5. Côté marché : Si RedotPay avance normalement vers l’introduction en bourse (IPO), l’évolution des poursuites, les transactions amiables ou les jugements auront un impact direct sur la valorisation ;
6. Côté régulation : Les poursuites parallèles à Hong Kong et à Singapour montrent que la juridiction relative aux activités de paiement en crypto et l’isolation des fonds des clients relèvent désormais du cadre des lois traditionnelles ; le fait que Binance engage aussi une action en justice est, de son point de vue, un signal adressé aux régulateurs et au marché : « l’isolation des fonds ne se négocie pas » ; l’expression exacte dépendra des documents du tribunal ;
7. Côté secteur : Les standards d’isolation des comptes entre les organisations de cartes, les émetteurs et les bourses peuvent être réexaminés à la suite de cette affaire ; les détails réglementaires et les décisions qui suivront seront à venir.
V. Risques et points d’observation
1. L’audience n’est qu’une étape procédurale et ne signifie pas un jugement ; la première audience sert généralement à fixer le calendrier et à échanger des documents, tandis que l’examen au fond attend la programmation suivante ;
2. Le montant des demandes de dommages-intérêts est une estimation unilatérale de Binance ; le montant final dépend des faits retenus par le tribunal et de la méthode de calcul des pertes ; on ne peut pas considérer les chiffres de la plainte comme une conclusion ;
3. Les trois signaux les plus intéressants à suivre ensuite sont : les arguments de défense de RedotPay, si les deux parties concluent une transaction amiable en dehors du tribunal, et si le prospectus d’IPO divulgue cette poursuite ;
4. Si, durant l’audience, de nouvelles preuves sont divulguées (clauses du contrat, relevés de flux de fonds), cela aura un impact immédiat sur le récit des deux parties ; la probabilité et le montant d’une transaction amiable en amont méritent aussi d’être suivis ;
5. Si RedotPay choisit de transiger, surveillez le montant de la transaction et les clauses de confidentialité ; en cas de refus, l’étape d’échange des preuves pourrait durer plusieurs mois, avec un risque que la fenêtre d’IPO soit repoussée ;
6. Données et périmètre : Les détails de l’affaire proviennent des reportages de Bloomberg et de leur reformulation par divers médias chinois ; les montants, le nombre de personnes et les dates sont déterminés par les documents du tribunal et les annonces officielles ; la valorisation d’IPO de 4 milliards de dollars US (40 milliards de dollars) figure dans les médias, sans confirmation de l’entreprise ; cet article ne tranche en faveur d’aucune partie ; les positions des deux parties restent à être examinées par le tribunal.

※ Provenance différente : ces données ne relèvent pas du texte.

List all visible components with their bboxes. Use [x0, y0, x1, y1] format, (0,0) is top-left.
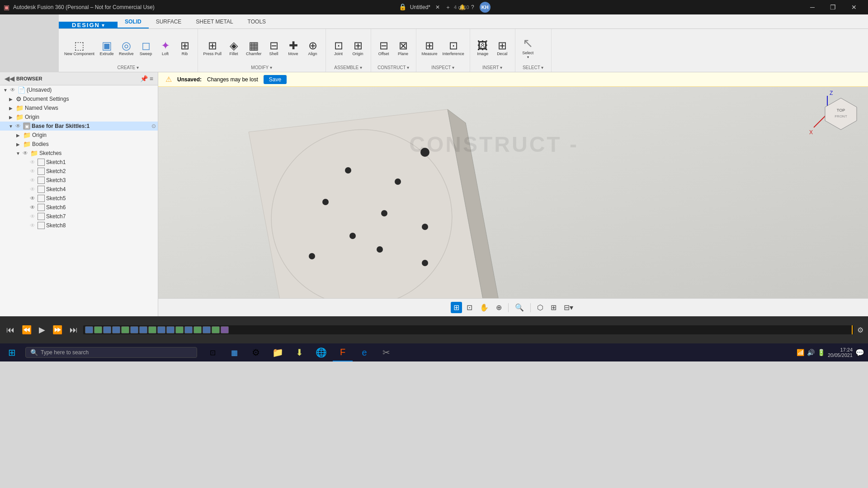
visibility-sketch6-icon[interactable]: 👁: [30, 204, 35, 211]
tree-item-sketch5[interactable]: ▶ 👁 Sketch5: [0, 194, 158, 203]
tab-solid[interactable]: SOLID: [118, 16, 149, 28]
create-revolve-btn[interactable]: ◎Revolve: [117, 39, 136, 57]
tree-item-named-views[interactable]: ▶ 📁 Named Views: [0, 103, 158, 113]
timeline-first-btn[interactable]: ⏮: [5, 324, 16, 336]
maximize-button[interactable]: ❐: [823, 0, 844, 14]
tl-sketch7[interactable]: [166, 326, 175, 333]
tree-item-bodies[interactable]: ▶ 📁 Bodies: [0, 140, 158, 149]
inspect-dropdown[interactable]: ▾: [452, 65, 454, 70]
expand-bodies-arrow[interactable]: ▶: [14, 142, 22, 147]
recent-files-btn[interactable]: 4 of 10: [454, 5, 469, 10]
tl-sketch1[interactable]: [85, 326, 93, 333]
tree-item-base-origin[interactable]: ▶ 📁 Origin: [0, 131, 158, 140]
modify-fillet-btn[interactable]: ◈Fillet: [225, 39, 243, 57]
select-dropdown-icon[interactable]: ▾: [527, 55, 529, 59]
tab-tools[interactable]: TOOLS: [241, 16, 273, 28]
visibility-base-icon[interactable]: 👁: [15, 123, 21, 129]
create-dropdown[interactable]: ▾: [137, 65, 139, 70]
construct-offset-plane-btn[interactable]: ⊟Offset: [375, 39, 393, 57]
modify-shell-btn[interactable]: ⊟Shell: [265, 39, 283, 57]
visibility-sketch3-icon[interactable]: 👁: [30, 177, 35, 183]
timeline-settings-icon[interactable]: ⚙: [857, 326, 863, 334]
tl-sketch9[interactable]: [203, 326, 211, 333]
tree-item-root[interactable]: ▼ 👁 📄 (Unsaved): [0, 85, 158, 94]
tree-item-sketch3[interactable]: ▶ 👁 Sketch3: [0, 176, 158, 185]
expand-root-arrow[interactable]: ▼: [2, 88, 9, 93]
tree-item-sketch1[interactable]: ▶ 👁 Sketch1: [0, 158, 158, 167]
tl-sketch6[interactable]: [157, 326, 165, 333]
sidebar-collapse-icon[interactable]: ◀◀: [5, 75, 14, 82]
inspect-measure-btn[interactable]: ⊞Measure: [420, 39, 439, 57]
viewport-cube[interactable]: TOP FRONT: [823, 96, 859, 132]
network-icon[interactable]: 📶: [797, 349, 804, 356]
sidebar-pin-icon[interactable]: 📌: [140, 75, 148, 82]
minimize-button[interactable]: ─: [802, 0, 823, 14]
expand-doc-settings-arrow[interactable]: ▶: [7, 97, 14, 102]
tl-sketch8[interactable]: [184, 326, 193, 333]
insert-decal-btn[interactable]: ⊞Decal: [493, 39, 511, 57]
tl-sketch3[interactable]: [112, 326, 120, 333]
insert-dropdown[interactable]: ▾: [500, 65, 502, 70]
create-new-component-btn[interactable]: ⬚New Component: [62, 39, 96, 57]
modify-chamfer-btn[interactable]: ▦Chamfer: [244, 39, 264, 57]
timeline-play-btn[interactable]: ▶: [37, 324, 47, 336]
construct-plane-btn[interactable]: ⊠Plane: [394, 39, 412, 57]
fusion360-icon[interactable]: F: [333, 343, 353, 361]
modify-move-btn[interactable]: ✚Move: [284, 39, 302, 57]
tl-sketch5[interactable]: [139, 326, 147, 333]
select-btn[interactable]: ↖ Select ▾: [519, 36, 537, 60]
timeline-prev-btn[interactable]: ⏪: [20, 324, 33, 336]
tree-item-sketch7[interactable]: ▶ 👁 Sketch7: [0, 212, 158, 221]
save-button[interactable]: Save: [264, 75, 287, 84]
create-rib-btn[interactable]: ⊞Rib: [176, 39, 194, 57]
tree-item-origin-top[interactable]: ▶ 📁 Origin: [0, 113, 158, 122]
help-icon[interactable]: ?: [471, 4, 474, 10]
assemble-joint-btn[interactable]: ⊡Joint: [330, 39, 348, 57]
display-mode-btn[interactable]: ⊟▾: [561, 302, 576, 313]
tl-cut2[interactable]: [175, 326, 184, 333]
design-dropdown-icon[interactable]: ▾: [102, 22, 104, 28]
tree-item-sketch2[interactable]: ▶ 👁 Sketch2: [0, 167, 158, 176]
modify-align-btn[interactable]: ⊕Align: [304, 39, 322, 57]
tl-extrude1[interactable]: [94, 326, 102, 333]
expand-sketches-arrow[interactable]: ▼: [14, 151, 22, 156]
view-cube-btn[interactable]: ⬡: [534, 302, 546, 313]
file-explorer-icon[interactable]: 📁: [268, 343, 288, 361]
visibility-sketch2-icon[interactable]: 👁: [30, 168, 35, 174]
tl-pattern1[interactable]: [148, 326, 156, 333]
zoom-btn[interactable]: 🔍: [512, 302, 527, 313]
chrome-icon[interactable]: 🌐: [311, 343, 331, 361]
orbit-btn[interactable]: ⊕: [493, 302, 505, 313]
taskview-btn[interactable]: ⊡: [203, 343, 222, 361]
assemble-origin-btn[interactable]: ⊞Origin: [349, 39, 367, 57]
tl-pattern2[interactable]: [193, 326, 202, 333]
viewport[interactable]: X Y Z CONSTRUCT - TOP FRONT: [158, 87, 868, 316]
expand-base-origin-arrow[interactable]: ▶: [14, 133, 22, 138]
tree-item-sketch6[interactable]: ▶ 👁 Sketch6: [0, 203, 158, 212]
display-settings-btn[interactable]: ⊡: [464, 302, 475, 313]
assemble-dropdown[interactable]: ▾: [360, 65, 362, 70]
create-extrude-btn[interactable]: ▣Extrude: [98, 39, 116, 57]
select-dropdown[interactable]: ▾: [541, 65, 543, 70]
tree-item-sketch8[interactable]: ▶ 👁 Sketch8: [0, 221, 158, 230]
battery-icon[interactable]: 🔋: [817, 349, 825, 356]
visibility-sketch5-icon[interactable]: 👁: [30, 195, 35, 202]
notification-center-icon[interactable]: 💬: [855, 348, 864, 357]
widgets-btn[interactable]: ▦: [224, 343, 244, 361]
timeline-last-btn[interactable]: ⏭: [68, 324, 80, 336]
tree-item-base[interactable]: ▼ 👁 ▣ Base for Bar Skittles:1 ⊙: [0, 122, 158, 131]
insert-image-btn[interactable]: 🖼Image: [474, 39, 492, 57]
tab-sheetmetal[interactable]: SHEET METAL: [189, 16, 240, 28]
create-loft-btn[interactable]: ✦Loft: [156, 39, 175, 57]
construct-dropdown[interactable]: ▾: [407, 65, 409, 70]
download-manager-icon[interactable]: ⬇: [289, 343, 309, 361]
tree-item-doc-settings[interactable]: ▶ ⚙ Document Settings: [0, 94, 158, 103]
select-mode-btn[interactable]: ⊞: [451, 302, 462, 313]
settings-app-icon[interactable]: ⚙: [246, 343, 266, 361]
system-clock[interactable]: 17:24 20/05/2021: [828, 347, 853, 358]
design-button[interactable]: DESIGN: [72, 22, 100, 28]
start-button[interactable]: ⊞: [0, 343, 24, 361]
close-button[interactable]: ✕: [844, 0, 864, 14]
tl-fillet1[interactable]: [212, 326, 220, 333]
inspect-interference-btn[interactable]: ⊡Interference: [441, 39, 466, 57]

Une entreprise en cours d’IPO se retrouve, une semaine avant son entrée en bourse, convoquée à une audience à la suite d’une action en justice de son ancien partenaire évaluée à 470 millions de dollars US. Dans l’activité liée aux cartes de paiement, les gains viennent-ils réellement des frais, ou bien des utilisateurs ? Le marché donnera sa réponse. Pour les utilisateurs ordinaires, le message est très simple : plus il existe de « canaux de commodité » entre plateformes, plus il faut demander une chose : où les fonds sont-ils isolés ? Selon vous, les deux parties transigeront-elles à l’amiable, ou iront-elles jusqu’au jugement ? Parlez-en dans la section commentaires.